Saturday, April 14, 2012

(photo of Crazy Smooth)


Danceworks presents Toronto debut of Ottawa’s

BBOYIZM


“Dance speaks to the mind, body, and soul in a way that goes beyond the power of words and its social impact and its capacity to engage should be celebrated. As an art form dance can be impressive but expression is its fundamental nature.”

Crazy Smooth, founder of Bboyizm dance company

“Dance to express! Not to impress.”

Bboyizm company motto



The DanceWorks presentation of Bboyizm at the Enwave Theatre was a daring and explosive confrontation between audience and artist that pushed the boundaries of theatrical expression - through dance - to the edge of post-modern consciousness. Ranging from ensemble sequences to a series of starkly presented moving tableaus of solo artists displaying beautiful athletic movements, the program also included snippets of cultural theory and a Hollywood Musical sequence in order to expose and highlight the gorgeous mixed bag of choreography, discourse, and powerfully improvised physical gesture that complex forms of street dance can embody.

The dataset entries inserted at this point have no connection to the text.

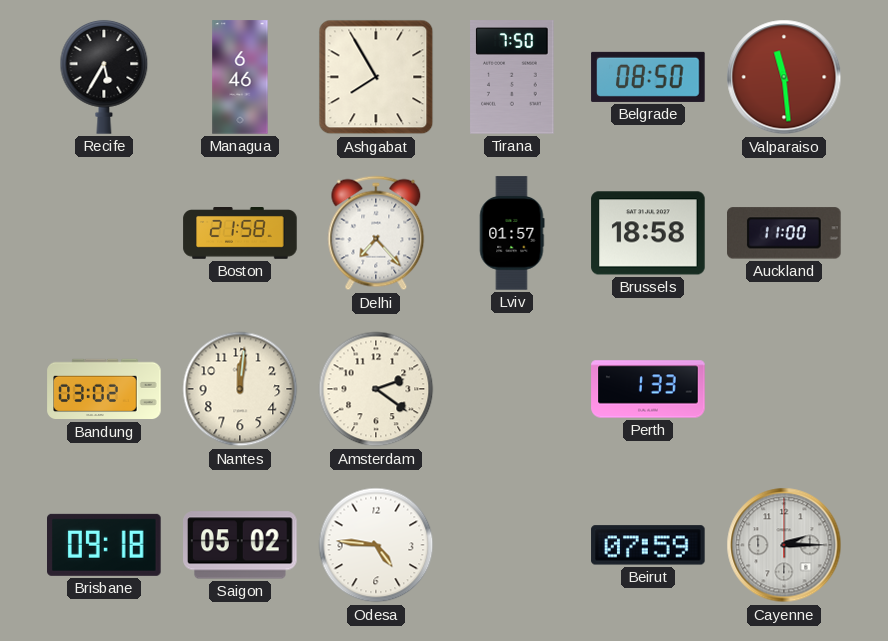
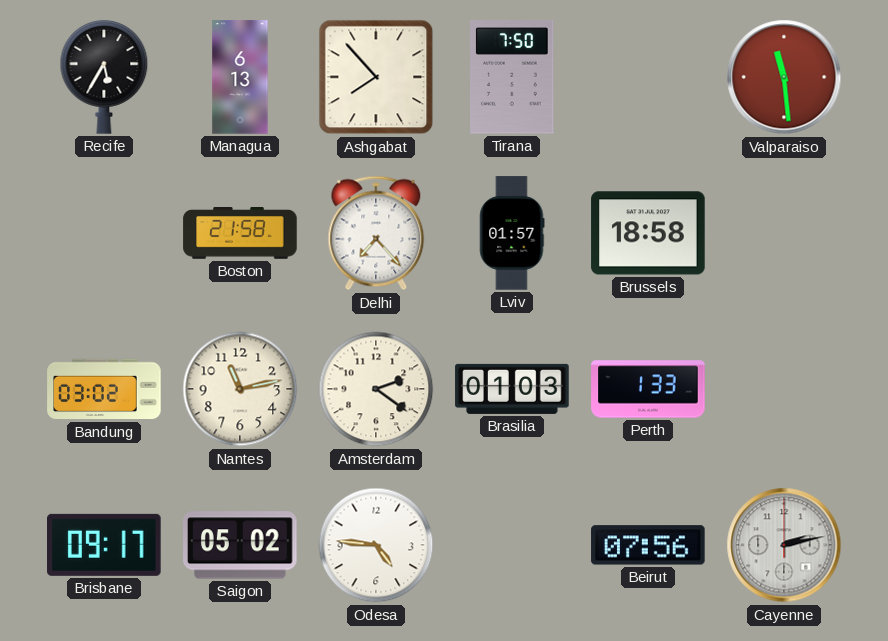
Managua: 6:46 -> 6:13
Ashgabat: 7:55 -> 7:53
Belgrade: 08:50 -> none
Auckland: 11:00 -> none
Nantes: 12:01 -> 11:13
Brasilia: none -> 01:03
Brisbane: 09:18 -> 09:17
Beirut: 07:59 -> 07:56
Cayenne: 2:15 -> 2:13
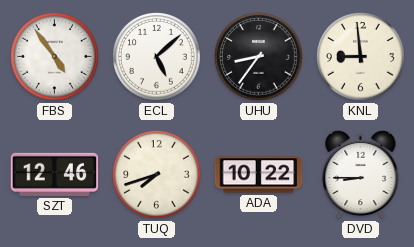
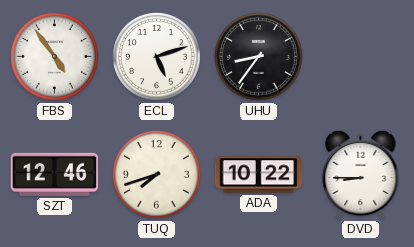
ECL: 5:08 -> 5:12
KNL: 8:59 -> none
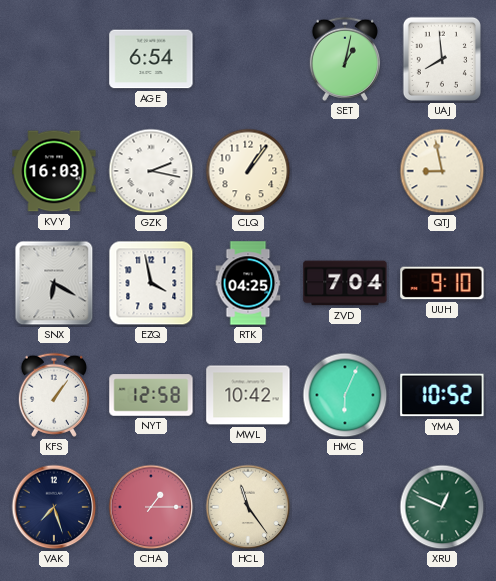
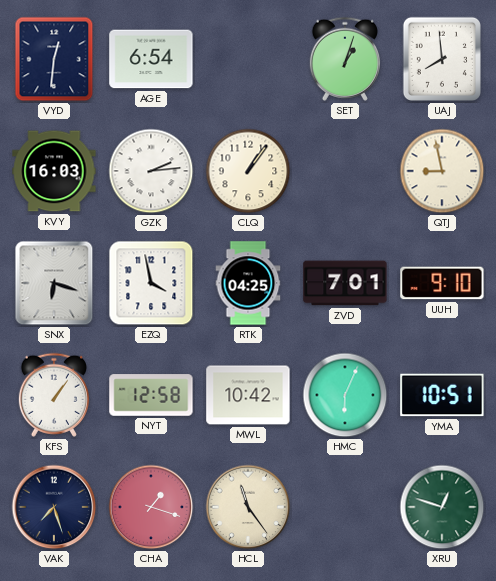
VYD: none -> 12:31
SET: 1:02 -> 1:03
GZK: 2:17 -> 2:14
SNX: 6:20 -> 6:18
ZVD: 7:04 -> 7:01
YMA: 10:52 -> 10:51
CHA: 1:15 -> 1:18
XRU: 12:49 -> 12:48
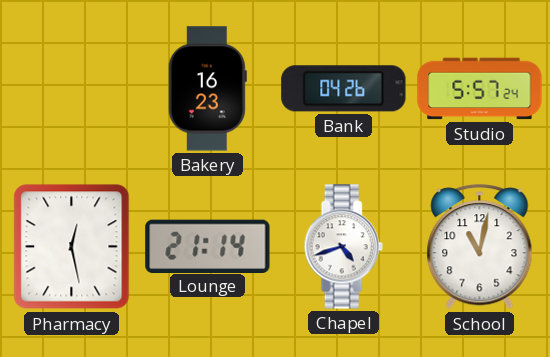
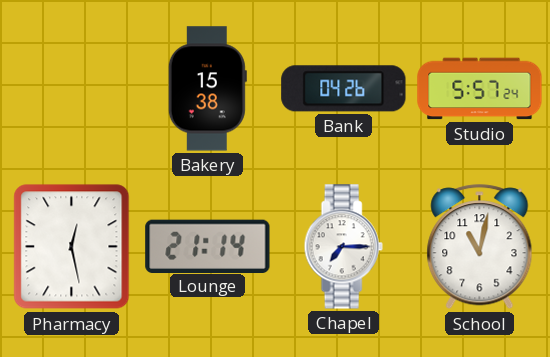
Bakery: 16:23 -> 15:38
Chapel: 4:42 -> 7:15
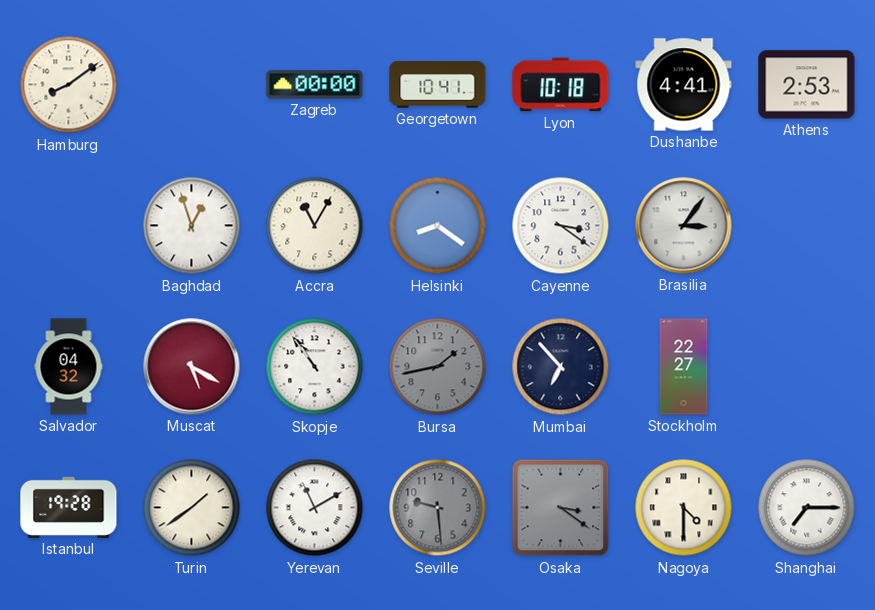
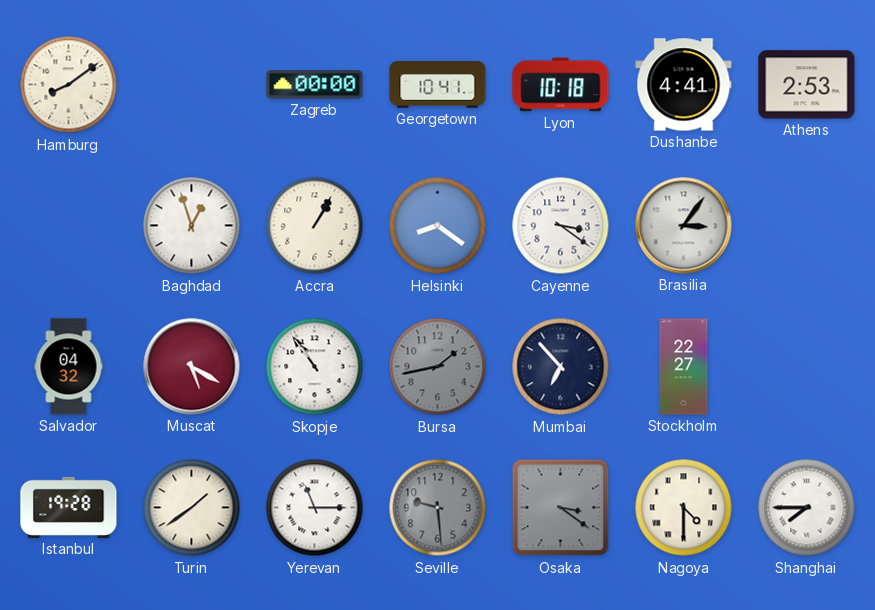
Accra: 11:05 -> 1:05
Yerevan: 11:10 -> 11:15
Shanghai: 7:15 -> 7:45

At one point during the program words take over and movement subsides as dancer and founding member Crazy Smooth, with a finesse for a direct verbal expression of cultural theory, addresses the “authenticity and historical understanding of his medium.” Later in the hour-long presentation a brief 1971 black and white television clip from Canada’s Pierre Berton show appears and the audience is given a glimpse of a rare interview with Bruce Lee where he clearly articulates his philosophy of martial arts. In the context of Bboyizm, Lee contributes a layer of discourse that explicates an essential impulse within street dance. Lee discusses the need to express one’s self through forms of anger and determination as an art from - “the art of expressing the human body.” He concludes with the very telling notion that “to express one’s self honestly is very hard to do…to keep your reflexes, when you want it it’s there!” Like Lee’s philosophy, Bboyizm’s general mandate appears to be an honest expression of one’s self through aggressive and empowering movement.

As a profoundly urban expression of movement as art, street dance has had a long history rooted in forms of cultural marginalization and popular entertainment. As the first artist to receive Canada Council funding for this form of dance, Crazy Smooth, in his current show, elevates aesthetic consciousness around the divisions between more traditional forms such as ballet and Broadway choreography. By including a recording of Judy Garland singing That’s Entertainment - replete with break dance movement interspersed with classic kick lines, followed by balletic pirouettes and leaps - Bboyizm hits the cultural context head on and reveals the layered skills of the dancers as they take on a diverse array of choreographed and improvised movement. Audience response and ensuing applause becomes an eager, staccato effect that hesitates, explodes, and ends in standing ovation - generally morphing in and out of telling moments tinged with a kind of awkward comfort between artist and spectator.

Designed to inhabit a theatre through evocative lighting and costuming, yet tear away at the boundaries of conventional theatrical presentation, the overall show is a truly boundless exercise in immense skill and artistic talent as it takes on iconoclastic proportions.

“The work [IZM] develops an interplay between the artists’ intentions (which influence the viewer), and the viewer’s desires (which influence the artist). This interplay touches on the subtle aspects of dance, expressing the intricacy and passion of street dancers.”

Described as “a challenging piece both for the dancers and the audience…that brings together 10 of Canada’s most talented performers to evoke the essential nature of street dance,” IZM is a very complex piece of performance that simultaneously flirts with tradition and brazenly resists it. Through direct audience address via facial expression, and moments of physical hostility that speak indirectly of Bruce Lee’s philosophies regarding the aesthetic expression of anger and determination as a very controlled and impeccably-tempered art form, the name and the term Crazy Smooth becomes a concise signifier for the diverse rhythms being presented by ten incredible artists.

“As an art form dance can be impressive but expression is its fundamental nature…”

“Dance to express! Not to impress.”

As the entire ensemble of dancers shine in solo and group segments, the company creates a paradoxical union of the impressive and the expressive that both belies and clarifies their general mandate. Putting the human body on display often involves an essential, unavoidable meeting of physical and emotional schisms that cannot help but come together in a variety of complex ways - Bboyizm does just this with a breathtakingly beautiful and action packed athleticism.

Perhaps Bruce Lee said it best in the full version of the 1971 interview when he remarked that his chosen art form cannot be perceived as “pure naturalness.” Rather, like street dance, his measured and intricate movements embody a kind of “natural unnaturalness” - a superb form of “unnatural naturalness.” Shot through with an elegant virtuosity that dazzles the eye and mind with a frequent array of seemingly impossible bodily contortions, Bboyizm is an amazing Canadian cultural tour-de-force within the world of dance.